• [Extracted records]:
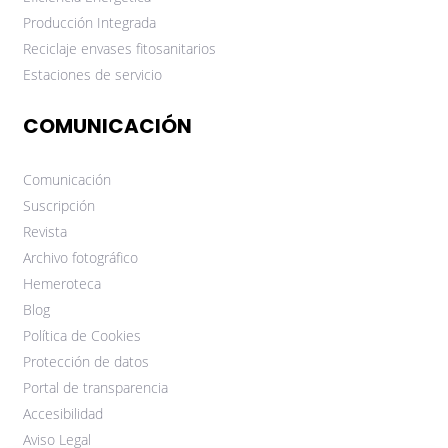
Producción Integrada
Reciclaje envases fitosanitarios
Estaciones de servicio
COMUNICACIÓN
Comunicación
Suscripción
Revista
Archivo fotográfico
Hemeroteca
Blog
Política de Cookies
Protección de datos
Portal de transparencia
Accesibilidad
Aviso Legal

• [What is being asked]: What is needed is an exact copy of the line containing "Suscripción" and each line after it, through the final line of the entries above.

• [Problem solution]:
Suscripción
Revista
Archivo fotográfico
Hemeroteca
Blog
Política de Cookies
Protección de datos
Portal de transparencia
Accesibilidad
Aviso Legal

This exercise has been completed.